2. Copy the transaction log file to the secondary server instance.
3. Restore the log backup on the secondary server instance.
The log can be shipped to multiple secondary server instances. In such cases, operations two and three are duplicated for each secondary server instance.A log shipping configuration does not automatically fail over from the primary server to the secondary server. If the primary database becomes unavailable, any of the secondary databases can be brought online manually. Log shipping also provides one way to reallocate query processing from the primary server to one or more of its secondary databases.
The primary and secondary servers can be on the same computer; however, in this case, SQL Server failover clustering may provide better results. For more information, see Failover Clustering.
Primary Server and Database
The primary server in a log shipping configuration is the instance of the SQL Server database engine that is your production server. The primary database is the database on the primary server that you want to back up to another server. All administration of the log shipping configuration through SQL Server Management Studio is performed from the primary database.
The primary database must use the full or bulk-logged recovery model; switching the database to simple recovery will cause log shipping to stop functioning.
Secondary Server and Databases
The secondary server in a log shipping configuration is the server where you want to keep an up-to-date copy of your primary database. A secondary server can contain backup copies of databases from several different primary servers. For example, a department could have five servers, each running a mission-critical database system. Rather than having five separate secondary servers, a single secondary server could be used. The backups from the five primary systems could be loaded onto the single backup system, reducing the number of resources required and saving money. It is unlikely that more than one primary system would fail at the same time. Additionally, to cover the remote chance that more than one primary system becomes unavailable at the same time, the secondary server could be of higher specification than the primary servers.
The secondary database must be initialized by restoring a full backup of the primary database. The restore can be completed using either the NORECOVERY or STANDBY option. This can be done manually or through SQL Server Management Studio.
The frequency of transaction log backups applied to the secondary server depends on the frequency of transaction log backups of the primary production server database.

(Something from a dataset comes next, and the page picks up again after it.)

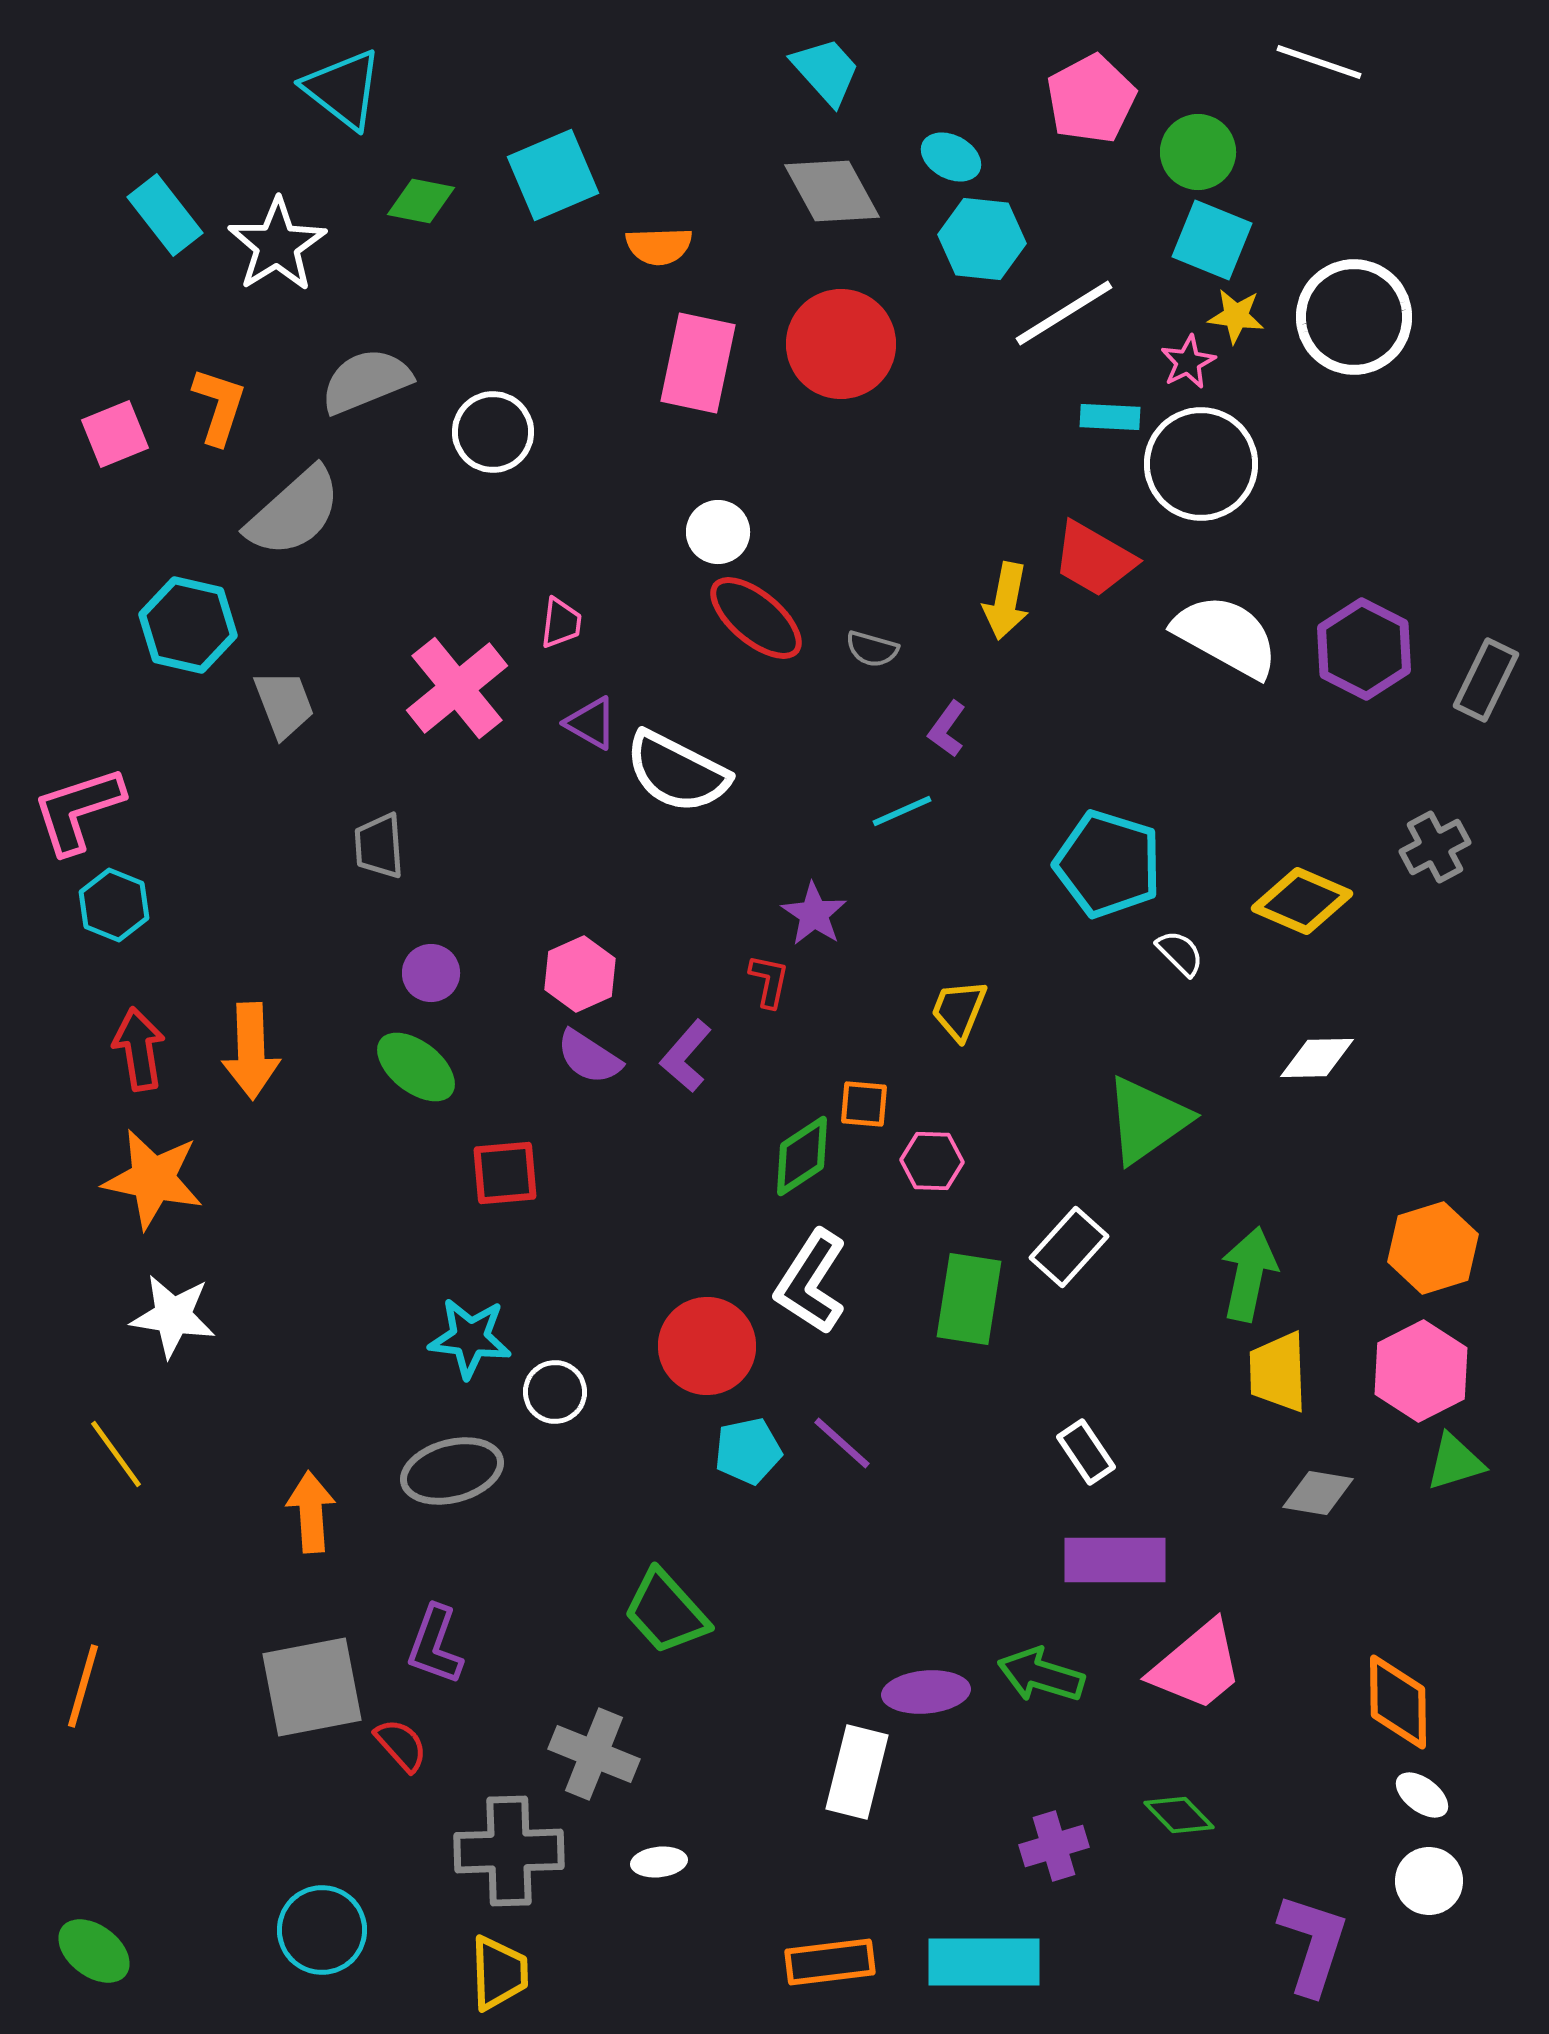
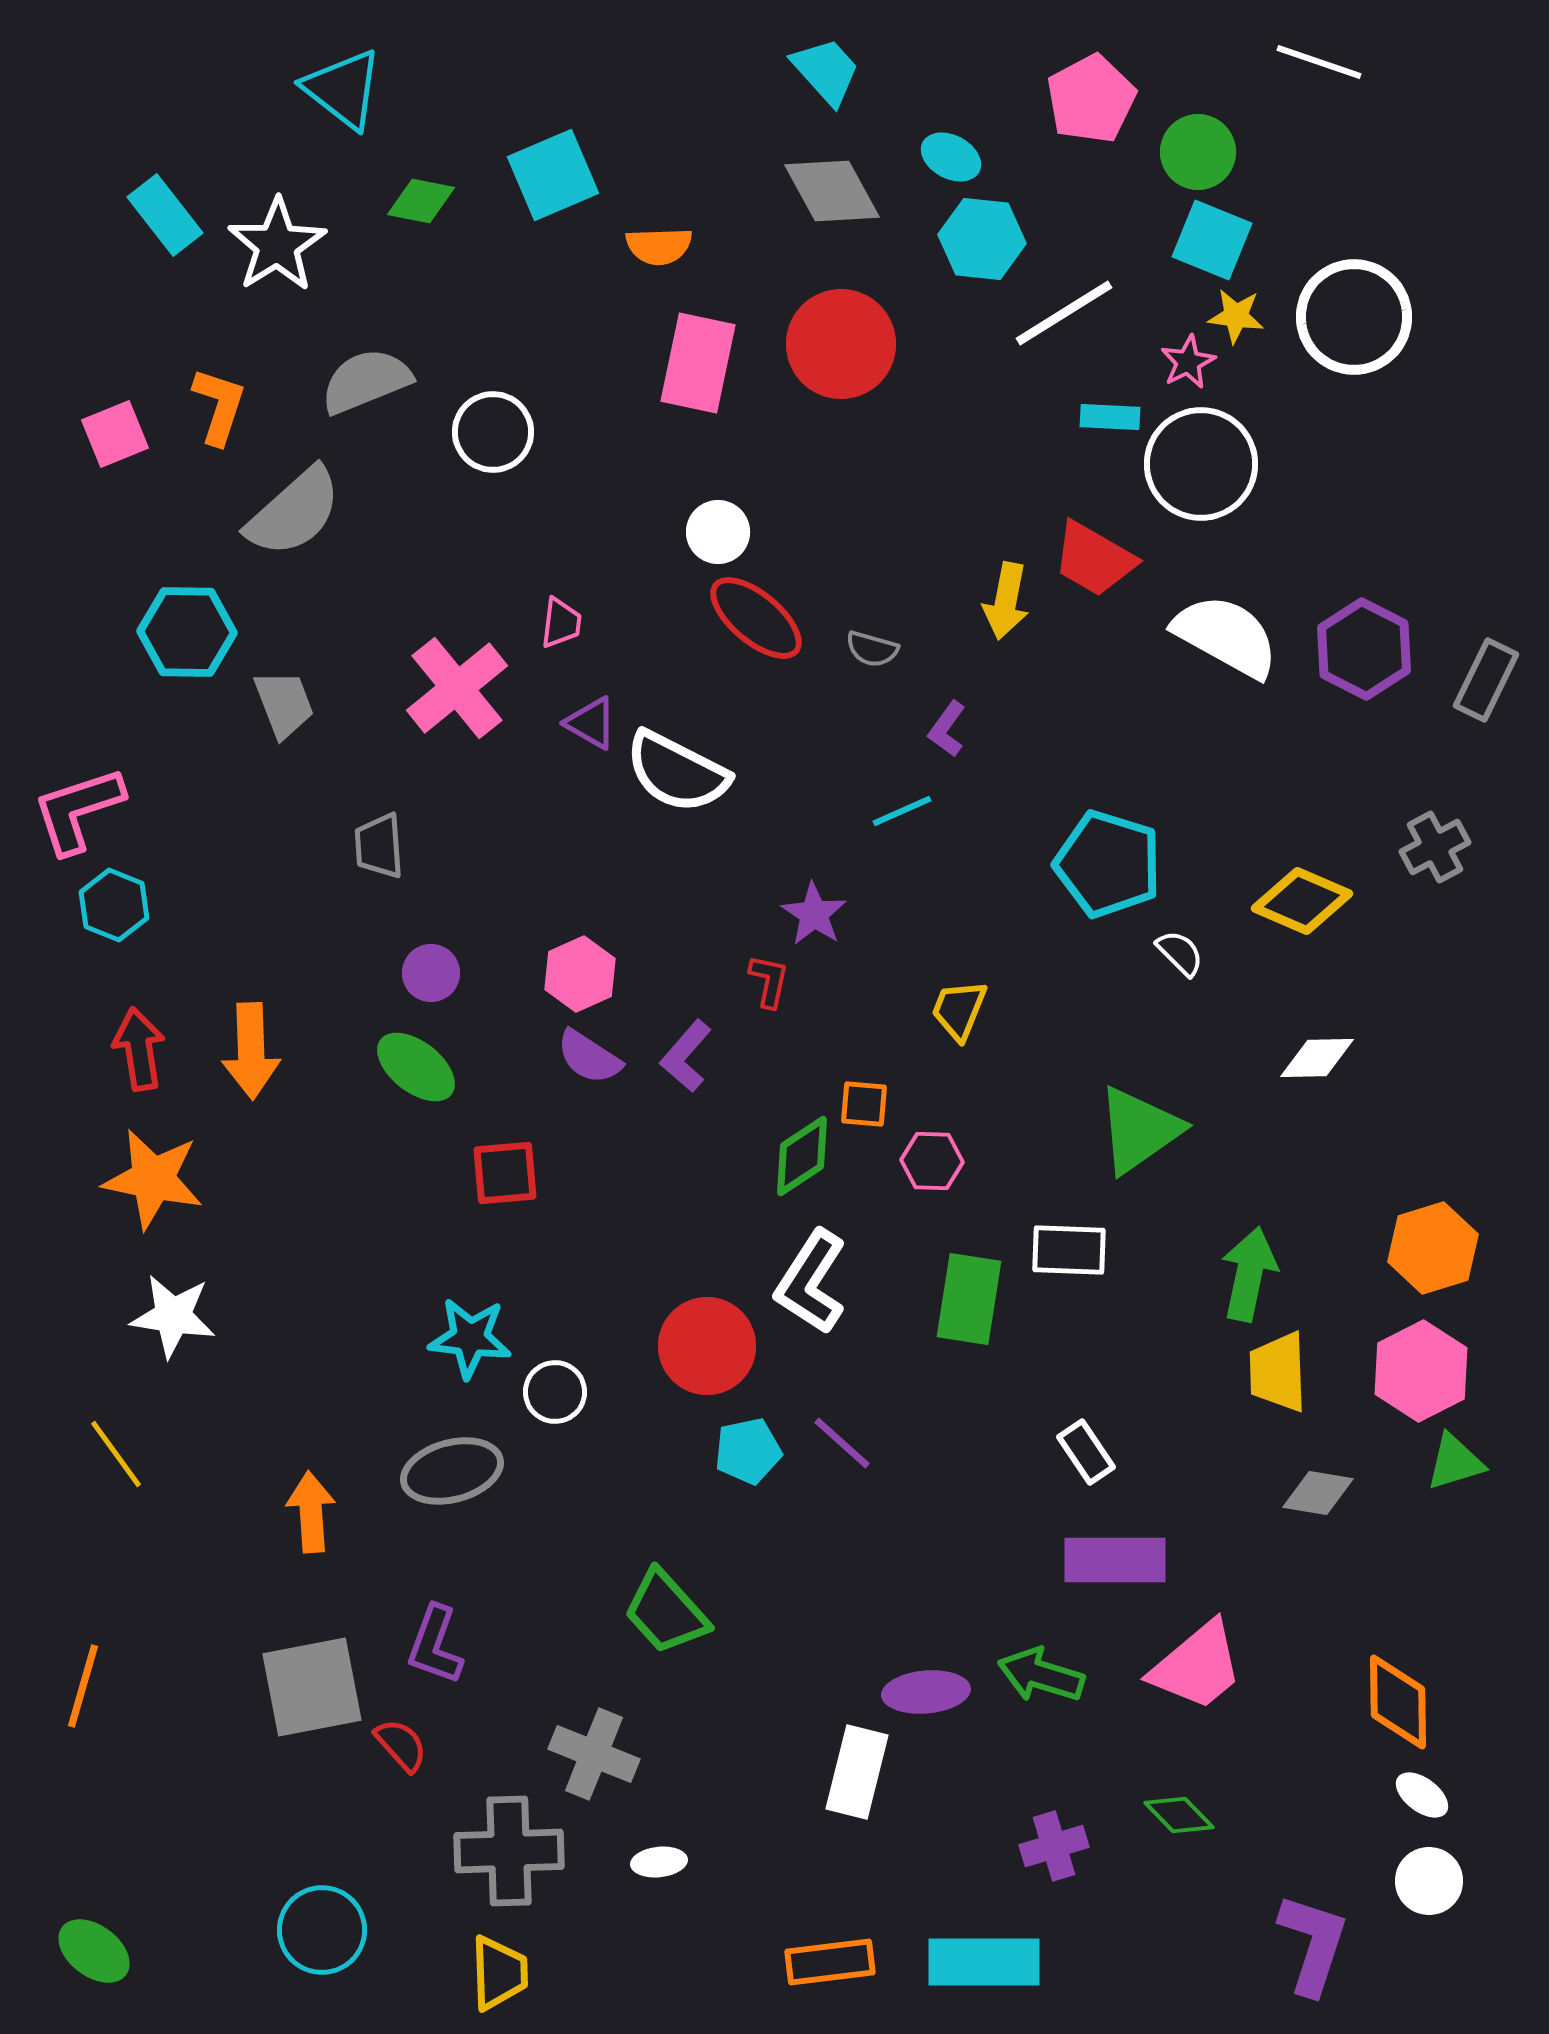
cyan hexagon at (188, 625): moved 1 px left, 7 px down; rotated 12 degrees counterclockwise
green triangle at (1147, 1120): moved 8 px left, 10 px down
white rectangle at (1069, 1247): moved 3 px down; rotated 50 degrees clockwise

Frequently applying the transaction log backups reduces the work required to bring the secondary server online in the event that the production system fails.
You can optionally specify a delay for when the transaction log backup is restored in the secondary database. This provides an interval in which you can interrupt the restore in the event of a catastrophic action on the primary, such as accidentally deleting critical data.
Monitor Server
The optional monitor server tracks all of the details of log shipping, including:
• When the transaction log on the primary database was last backed up.
• When the secondary servers last copied and restored the backup files.
• Information about any backup failure alerts.
The monitor server should be on a server separate from the primary or secondary servers to avoid losing critical information and disrupting monitoring if the primary or secondary server is lost. A single monitor server can monitor multiple log shipping configurations. In such a case, all of the log shipping configurations that use that monitor server would share a single alert job.For more information, see Monitoring Log Shipping.
Log Shipping Operations
Log shipping is made up of four operations, which are handled by dedicated SQL Server Agent jobs: backup job, copy job, restore job, and alert job.
Backup Job
A backup job is created on the primary server instance for each primary database. It performs the backup operation, logs history to the local server and the monitor server, and deletes old backup files and history information. The SQL Server Agent job category "Log Shipping Backup" is created on the primary server instance when log shipping is enabled. By default, this job will run every two minutes.
Copy Job
A copy job is created on the secondary server instance for each log shipping configuration. This job copies the backup files from the primary server to the secondary server, and logs history on the secondary server and the monitor server. The SQL Server Agent job category "Log Shipping Copy" is created on the secondary server instance when log shipping is enabled.
Restore Job
A restore job is created on the secondary server instance for each log shipping configuration. This job restores the copied backup files to the secondary databases. It logs history on the local server and the monitor server, and deletes old files and old history information. The SQL Server job category "Log Shipping Restore" is created on the secondary server instance when log shipping is enabled.
Alert Job
If a monitor server is used, an alert job is created on the monitor server instance. This alert job is shared by the primary and secondary databases of all log shipping configurations using this monitor server instance. Any change to the alert job (such as rescheduling, disabling, or enabling the job) affects all databases using that monitor server. This job raises alerts (for which you must specify alert numbers) for primary and secondary databases when backup and restore operations have not completed successfully within specified thresholds. You must configure these alerts to have an operator receive notification of the log shipping failure. The SQL Server Agent job category "Log Shipping Alert" is created on the monitor server instance when log shipping is enabled.
If a monitor server is not used, alert jobs are created locally on the primary server instance and each secondary server instance. The alert job on the primary server instance raises errors when backup operations have not completed successfully within a specified threshold. The alert job on the secondary server instance raises errors when local copy and restore operations have not completed successfully within a specified threshold.
Raise
Alerts
Secondary Database
Monitor Database

20. Strength & weakness Strengths Weaknesses
Can Ship Logs Across WAN (Wide-Area Network)
Protects an Entire Database
Weaknesses
Configured Per Database
NO AUTOMATIC FAILOVER

21. Demo
Log shipping

22. Database Mirroring

23. Database Mirroring How it works
4/19/2017 6:18 AM
Database Mirroring How it works
Mirror is always redoing – it remains current
Application
Witness
Commit 1 5
Principal
Mirror
Database mirroring is different from log shipping or transactional replication in the following ways:
> Failures are automatically detected.
> Failovers can be made automatic. 2
SQL Server
SQL Server 4 2
>2 3
>3
Log
Data
Log
Data
© 2005 Microsoft Corporation. All rights reserved.
This presentation is for informational purposes only. Microsoft makes no warranties, express or implied, in this summary.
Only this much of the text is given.